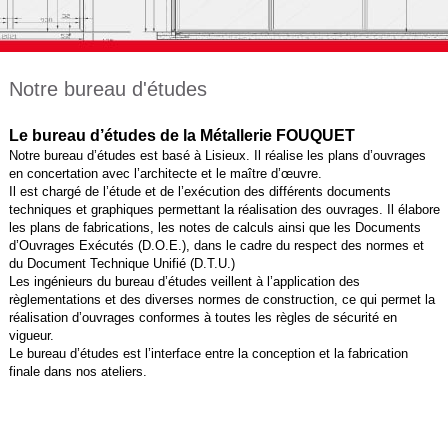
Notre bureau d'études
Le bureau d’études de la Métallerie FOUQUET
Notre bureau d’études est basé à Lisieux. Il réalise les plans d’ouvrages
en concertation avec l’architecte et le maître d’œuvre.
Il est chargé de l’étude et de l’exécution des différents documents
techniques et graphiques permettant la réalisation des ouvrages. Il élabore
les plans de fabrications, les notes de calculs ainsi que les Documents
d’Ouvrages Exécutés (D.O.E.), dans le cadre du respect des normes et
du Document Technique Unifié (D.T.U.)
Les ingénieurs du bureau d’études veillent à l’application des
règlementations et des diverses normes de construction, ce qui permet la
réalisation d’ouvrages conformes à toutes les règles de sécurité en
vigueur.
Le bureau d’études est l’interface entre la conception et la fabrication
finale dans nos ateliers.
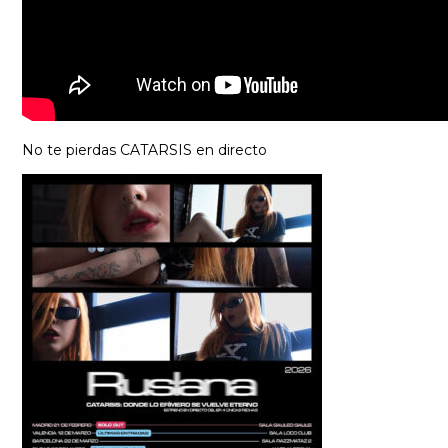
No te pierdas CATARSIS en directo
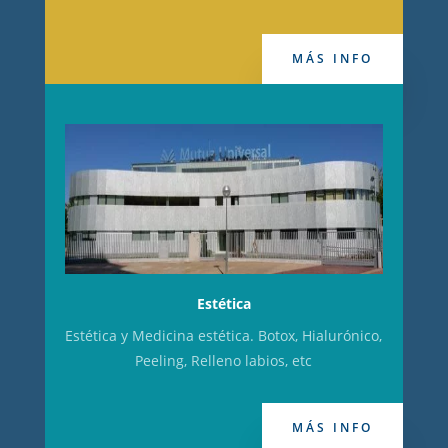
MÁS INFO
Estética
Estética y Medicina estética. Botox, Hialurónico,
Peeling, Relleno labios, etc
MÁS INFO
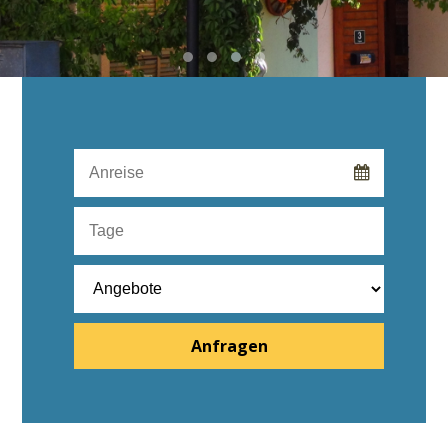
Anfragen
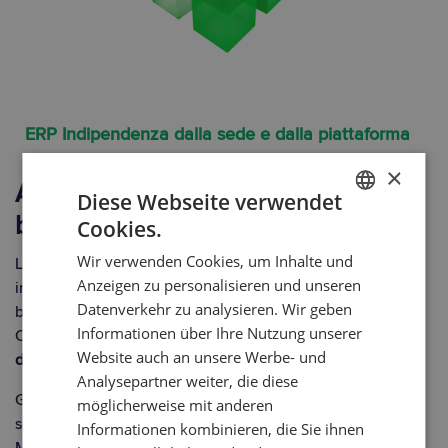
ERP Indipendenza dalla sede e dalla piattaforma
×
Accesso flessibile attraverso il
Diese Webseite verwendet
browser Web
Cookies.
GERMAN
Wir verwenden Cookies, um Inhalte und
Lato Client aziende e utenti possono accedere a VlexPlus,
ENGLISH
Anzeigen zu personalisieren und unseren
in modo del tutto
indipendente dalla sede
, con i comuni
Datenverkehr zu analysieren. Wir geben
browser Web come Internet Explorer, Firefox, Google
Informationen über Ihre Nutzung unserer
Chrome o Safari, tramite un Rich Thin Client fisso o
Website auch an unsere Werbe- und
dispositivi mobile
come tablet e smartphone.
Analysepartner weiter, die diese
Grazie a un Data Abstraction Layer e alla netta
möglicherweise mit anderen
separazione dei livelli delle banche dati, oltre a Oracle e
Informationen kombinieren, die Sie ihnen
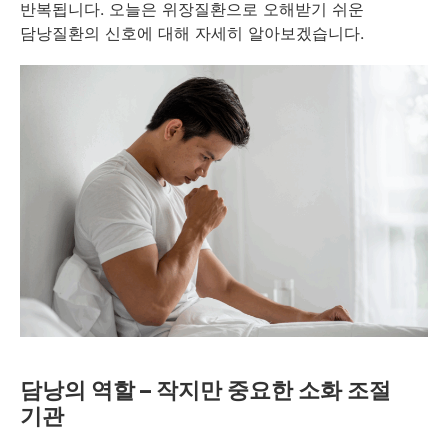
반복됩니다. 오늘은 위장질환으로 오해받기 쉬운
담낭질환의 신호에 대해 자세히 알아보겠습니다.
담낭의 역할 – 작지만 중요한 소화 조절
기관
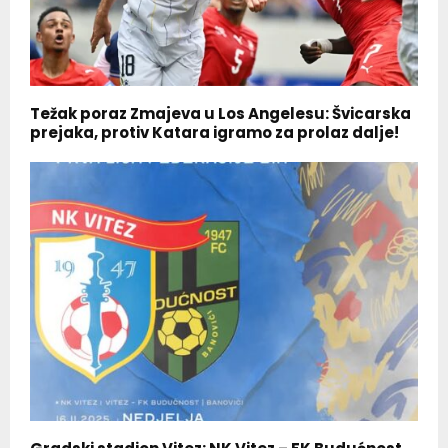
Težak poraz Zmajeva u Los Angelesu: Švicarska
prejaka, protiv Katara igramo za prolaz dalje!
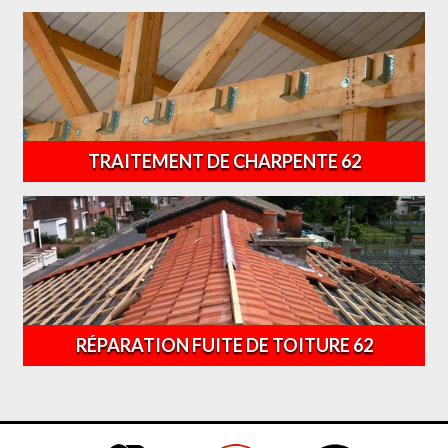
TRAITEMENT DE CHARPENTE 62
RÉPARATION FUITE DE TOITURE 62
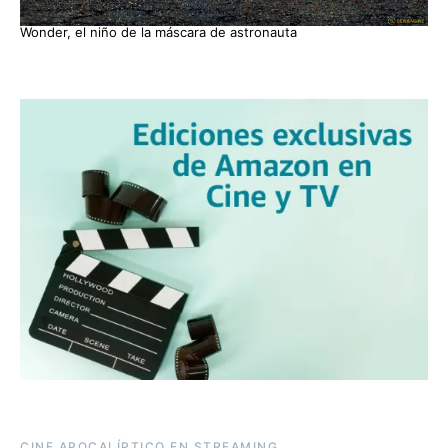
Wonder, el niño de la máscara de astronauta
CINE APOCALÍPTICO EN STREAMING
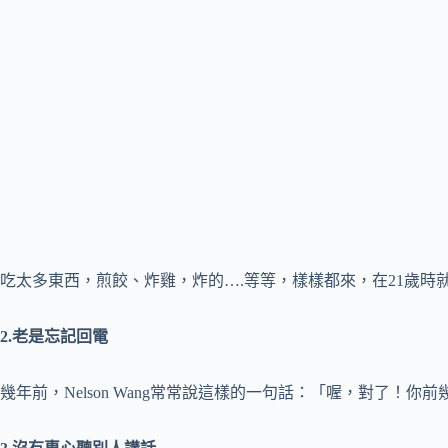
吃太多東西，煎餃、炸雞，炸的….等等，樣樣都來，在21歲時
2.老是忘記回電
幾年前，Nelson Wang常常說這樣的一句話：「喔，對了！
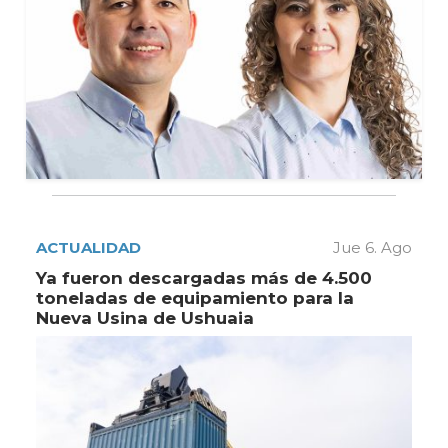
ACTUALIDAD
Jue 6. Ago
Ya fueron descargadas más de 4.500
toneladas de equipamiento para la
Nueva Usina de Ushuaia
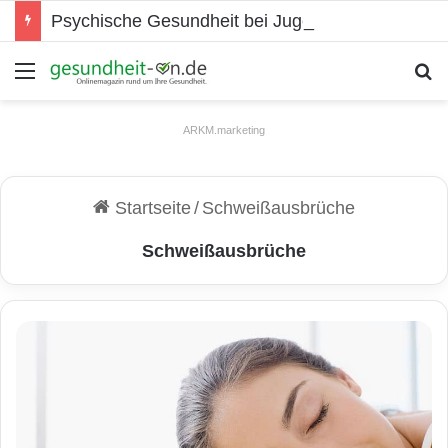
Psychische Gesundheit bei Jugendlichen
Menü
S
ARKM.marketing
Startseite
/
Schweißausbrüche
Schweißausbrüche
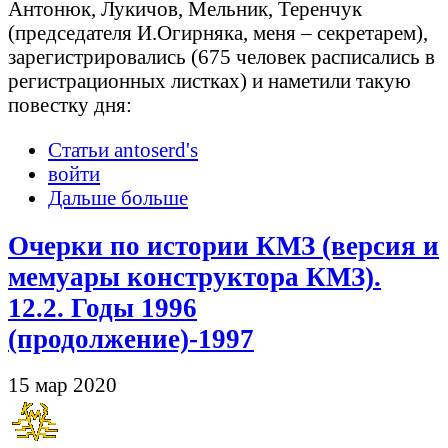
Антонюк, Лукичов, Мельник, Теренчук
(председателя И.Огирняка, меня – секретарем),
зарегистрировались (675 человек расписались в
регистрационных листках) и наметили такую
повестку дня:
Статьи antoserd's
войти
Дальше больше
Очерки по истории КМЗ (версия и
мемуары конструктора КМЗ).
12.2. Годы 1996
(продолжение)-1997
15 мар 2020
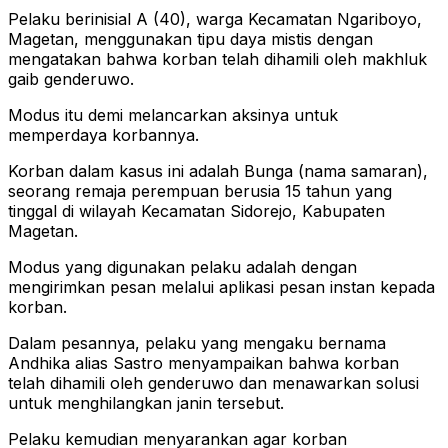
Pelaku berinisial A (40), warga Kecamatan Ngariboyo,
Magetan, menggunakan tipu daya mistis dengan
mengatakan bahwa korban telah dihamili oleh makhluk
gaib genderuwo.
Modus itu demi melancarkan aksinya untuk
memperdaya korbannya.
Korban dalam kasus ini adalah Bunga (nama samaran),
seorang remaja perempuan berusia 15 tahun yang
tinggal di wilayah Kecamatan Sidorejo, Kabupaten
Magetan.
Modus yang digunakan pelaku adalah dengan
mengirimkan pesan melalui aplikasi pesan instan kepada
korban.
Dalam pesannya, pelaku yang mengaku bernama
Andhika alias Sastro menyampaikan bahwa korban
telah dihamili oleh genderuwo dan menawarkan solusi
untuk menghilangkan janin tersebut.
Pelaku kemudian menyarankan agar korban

########################################

WHAT YOU HAVE TO DO → Only an exact copy of the records, free of images, belongs in the answer.

TASK RESULT →
Notre bureau d'études
Le bureau d’études de la Métallerie FOUQUET
Notre bureau d’études est basé à Lisieux. Il réalise les plans d’ouvrages
en concertation avec l’architecte et le maître d’œuvre.
Il est chargé de l’étude et de l’exécution des différents documents
techniques et graphiques permettant la réalisation des ouvrages. Il élabore
les plans de fabrications, les notes de calculs ainsi que les Documents
d’Ouvrages Exécutés (D.O.E.), dans le cadre du respect des normes et
du Document Technique Unifié (D.T.U.)
Les ingénieurs du bureau d’études veillent à l’application des
règlementations et des diverses normes de construction, ce qui permet la
réalisation d’ouvrages conformes à toutes les règles de sécurité en
vigueur.
Le bureau d’études est l’interface entre la conception et la fabrication
finale dans nos ateliers.
No te pierdas CATARSIS en directo
MÁS INFO
Estética
Estética y Medicina estética. Botox, Hialurónico,
Peeling, Relleno labios, etc
MÁS INFO
Anfragen
ERP Indipendenza dalla sede e dalla piattaforma
×
Accesso flessibile attraverso il
Diese Webseite verwendet
browser Web
Cookies.
GERMAN
Wir verwenden Cookies, um Inhalte und
Lato Client aziende e utenti possono accedere a VlexPlus,
ENGLISH
Anzeigen zu personalisieren und unseren
in modo del tutto
indipendente dalla sede
, con i comuni
Datenverkehr zu analysieren. Wir geben
browser Web come Internet Explorer, Firefox, Google
Informationen über Ihre Nutzung unserer
Chrome o Safari, tramite un Rich Thin Client fisso o
Website auch an unsere Werbe- und
dispositivi mobile
come tablet e smartphone.
Analysepartner weiter, die diese
Grazie a un Data Abstraction Layer e alla netta
möglicherweise mit anderen
separazione dei livelli delle banche dati, oltre a Oracle e
Informationen kombinieren, die Sie ihnen
반복됩니다. 오늘은 위장질환으로 오해받기 쉬운
담낭질환의 신호에 대해 자세히 알아보겠습니다.
담낭의 역할 – 작지만 중요한 소화 조절
기관
Težak poraz Zmajeva u Los Angelesu: Švicarska
prejaka, protiv Katara igramo za prolaz dalje!
TRAITEMENT DE CHARPENTE 62
RÉPARATION FUITE DE TOITURE 62
Wonder, el niño de la máscara de astronauta
CINE APOCALÍPTICO EN STREAMING
吃太多東西，煎餃、炸雞，炸的….等等，樣樣都來，在21歲時
2.老是忘記回電
幾年前，Nelson Wang常常說這樣的一句話：「喔，對了！
ACTUALIDAD
Jue 6. Ago
Ya fueron descargadas más de 4.500
toneladas de equipamiento para la
Nueva Usina de Ushuaia
Psychische Gesundheit bei Jugendlichen
Menü
S
ARKM.marketing
Startseite
/
Schweißausbrüche
Schweißausbrüche
Антонюк, Лукичов, Мельник, Теренчук
(председателя И.Огирняка, меня – секретарем),
зарегистрировались (675 человек расписались в
регистрационных листках) и наметили такую
повестку дня:
Статьи antoserd's
войти
Дальше больше
Очерки по истории КМЗ (версия и
мемуары конструктора КМЗ).
12.2. Годы 1996
(продолжение)-1997
15 мар 2020
Pelaku berinisial A (40), warga Kecamatan Ngariboyo,
Magetan, menggunakan tipu daya mistis dengan
mengatakan bahwa korban telah dihamili oleh makhluk
gaib genderuwo.
Modus itu demi melancarkan aksinya untuk
memperdaya korbannya.
Korban dalam kasus ini adalah Bunga (nama samaran),
seorang remaja perempuan berusia 15 tahun yang
tinggal di wilayah Kecamatan Sidorejo, Kabupaten
Magetan.
Modus yang digunakan pelaku adalah dengan
mengirimkan pesan melalui aplikasi pesan instan kepada
korban.
Dalam pesannya, pelaku yang mengaku bernama
Andhika alias Sastro menyampaikan bahwa korban
telah dihamili oleh genderuwo dan menawarkan solusi
untuk menghilangkan janin tersebut.
Pelaku kemudian menyarankan agar korban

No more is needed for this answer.